Small Business Finance News
Easing SEC Regulations Could Make Crowdsourcing Viable Source Of Small Business Funding
Written by Jenna Weiner
Published: 4/27/2011
Writer Rieva Lesonsky argues that easing SEC regulations on crowdfunding could help small businesses financing a business.
Small business finance news has rightly so been preoccupied with the dearth of lending options open to the sector since the credit crisis hit. While it has mainly focused on major and community financial institutions, one expert is offering a more digital alternative.
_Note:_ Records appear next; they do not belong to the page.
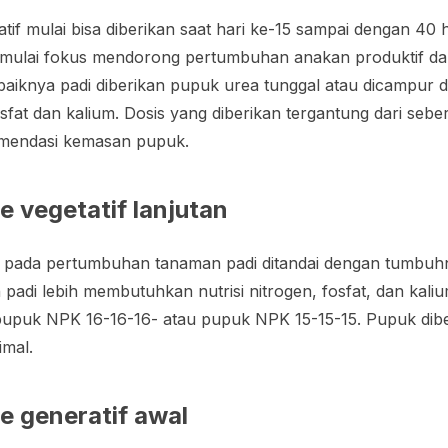
tif mulai bisa diberikan saat hari ke-15 sampai dengan 40 h
i mulai fokus mendorong pertumbuhan anakan produktif dan
ebaiknya padi diberikan pupuk urea tunggal atau dicampur
sfat dan kalium. Dosis yang diberikan tergantung dari sebe
mendasi kemasan pupuk.
e vegetatif lanjutan
an pada pertumbuhan tanaman padi ditandai dengan tumbuhn
n padi lebih membutuhkan nutrisi nitrogen, fosfat, dan kal
 pupuk NPK 16-16-16- atau pupuk NPK 15-15-15. Pupuk dib
imal.
e generatif awal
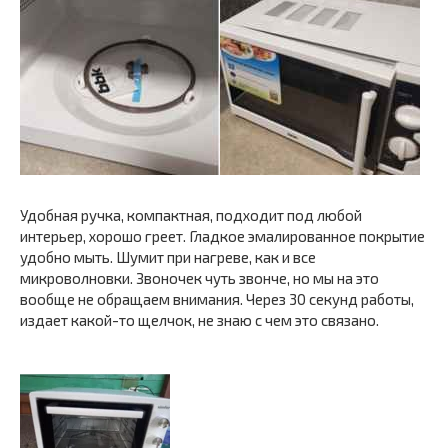
Удобная ручка, компактная, подходит под любой
интерьер, хорошо греет. Гладкое эмалированное покрытие
удобно мыть. Шумит при нагреве, как и все
микроволновки. Звоночек чуть звонче, но мы на это
вообще не обращаем внимания. Через 30 секунд работы,
издает какой-то щелчок, не знаю с чем это связано.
Crowdfunding allows companies to leverage social media sites to collect small investments from individuals on the internet, which eventually add up to a business' requested capital.
Recently, Rieva Lesonsky, president and founder of GrowBiz Media, wrote for Small Business Trends that if the Securities and Exchange Commission eased restrictions on crowdfunding, allowing social giants Facebook and Twitter to participate, small businesses would find bootstrapping through crowdfunding much more viable.
This, she added, would help small businesses avoid giving up control to venture capitalists. "For example, if you wanted to raise $100,000, you could sell $100 shares to 1,000 individual investors via Facebook," Lesonsky explained.
The SEC is currently in discussions to ease rules for these sites, the agency's chairman, Mary Schapiro, said, according to the Wall Street Journal. The crux of the issue is how to protect investors in a displaced digital environment.